Mark Zuckerberg Janjikan Ratusan Miliar Dolar untuk Pusat Data AI untuk Wujudkan Superintelijen

JAKARTA – Mark Zuckerberg, CEO Meta Platforms, pada Senin 14 Juli, mengumumkan bahwa perusahaannya akan menginvestasikan ratusan miliar dolar untuk membangun beberapa pusat data AI (kecerdasan buatan) raksasa demi mencapai superintelijen. Langkah ini semakin mengintensifkan upaya Meta dalam mengejar teknologi yang telah memicu "perang talenta" untuk merekrut insinyur-insinyur terbaik.

Meta, salah satu raksasa teknologi yang telah melakukan kesepakatan besar dan memberikan paket gaji jutaan dolar dalam beberapa bulan terakhir, bertekad untuk mempercepat pengembangan mesin yang mampu mengungguli kemampuan manusia dalam berbagai tugas.

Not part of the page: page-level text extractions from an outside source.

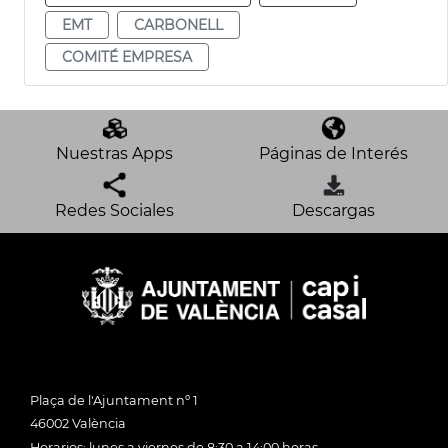
EMT
CARBONELL
COMITÉ EMPRESA
Nuestras Apps
Páginas de Interés
Redes Sociales
Descargas
Plaça de l'Ajuntament nº 1
46002 València
Horarios: lunes a viernes de 8:30 a 14:00 horas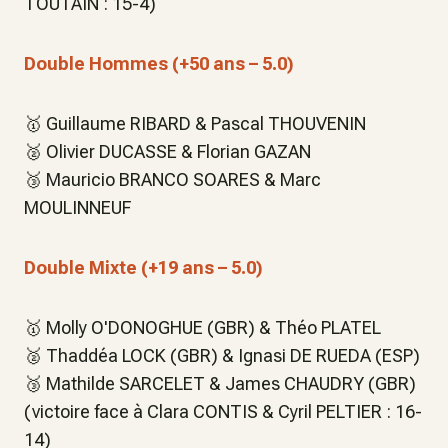
TOUTAIN : 15-4)
Double Hommes (+50 ans – 5.0)
🥇 Guillaume RIBARD & Pascal THOUVENIN
🥈 Olivier DUCASSE & Florian GAZAN
🥉 Mauricio BRANCO SOARES & Marc
MOULINNEUF
Double Mixte (+19 ans – 5.0)
🥇 Molly O'DONOGHUE (GBR) & Théo PLATEL
🥈 Thaddéa LOCK (GBR) & Ignasi DE RUEDA (ESP)
🥉 Mathilde SARCELET & James CHAUDRY (GBR)
(victoire face à Clara CONTIS & Cyril PELTIER : 16-
14)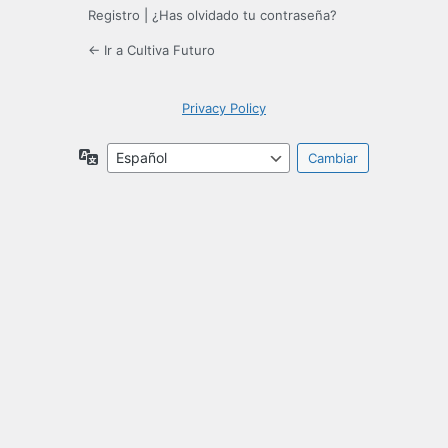
Registro
|
¿Has olvidado tu contraseña?
← Ir a Cultiva Futuro
Privacy Policy
Idioma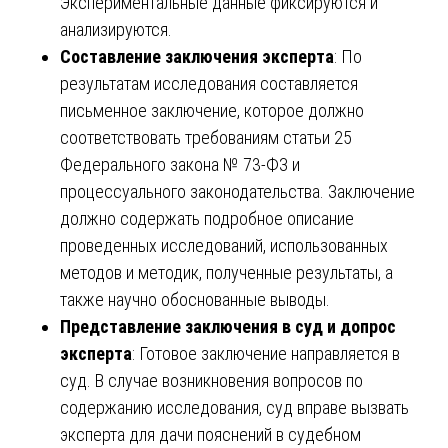
Экспериментальные данные фиксируются и
анализируются.
Составление заключения эксперта
: По
результатам исследования составляется
письменное заключение, которое должно
соответствовать требованиям статьи 25
Федерального закона № 73-ФЗ и
процессуального законодательства. Заключение
должно содержать подробное описание
проведенных исследований, использованных
методов и методик, полученные результаты, а
также научно обоснованные выводы.
Представление заключения в суд и допрос
эксперта
: Готовое заключение направляется в
суд. В случае возникновения вопросов по
содержанию исследования, суд вправе вызвать
эксперта для дачи пояснений в судебном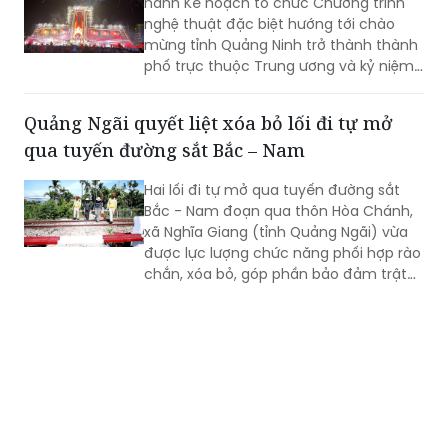
hành Kế hoạch tổ chức Chương trình
nghệ thuật đặc biệt hướng tới chào
mừng tỉnh Quảng Ninh trở thành thành
phố trực thuộc Trung ương và kỷ niệm
81 năm Ngày Cách mạng Tháng Tám
thành công (19/8/1945 - 19/8/2026),
Quảng Ngãi quyết liệt xóa bỏ lối đi tự mở
Quốc khánh nước Cộng hòa xã hội chủ
qua tuyến đường sắt Bắc – Nam
nghĩa Việt Nam (2/9/1945 - 2/9/2026).
Hai lối đi tự mở qua tuyến đường sắt
Bắc - Nam đoạn qua thôn Hòa Chánh,
xã Nghĩa Giang (tỉnh Quảng Ngãi) vừa
được lực lượng chức năng phối hợp rào
chắn, xóa bỏ, góp phần bảo đảm trật
tự an toàn giao thông đường sắt và
ngăn ngừa nguy cơ tai nạn.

Pusat data multi-gigawatt pertama Meta, yang diberi nama Prometheus, diharapkan akan mulai beroperasi pada tahun 2026. Sementara itu, pusat data lain bernama Hyperion akan mampu ditingkatkan hingga 5 gigawatt dalam beberapa tahun mendatang.

Zuckerberg menyatakan melalui platform media sosial Threads miliknya bahwa Meta juga sedang membangun beberapa klaster "titan" lainnya. "Salah satu dari ini saja mencakup sebagian besar dari jejak Manhattan," ujar miliarder tersebut, dikutip VOI dari Reuters.

Ia juga menyoroti laporan dari publikasi industri SemiAnalysis yang menyebutkan bahwa Meta berada di jalur untuk menjadi laboratorium AI pertama yang mengoperasikan superklaster berdaya gigawatt lebih.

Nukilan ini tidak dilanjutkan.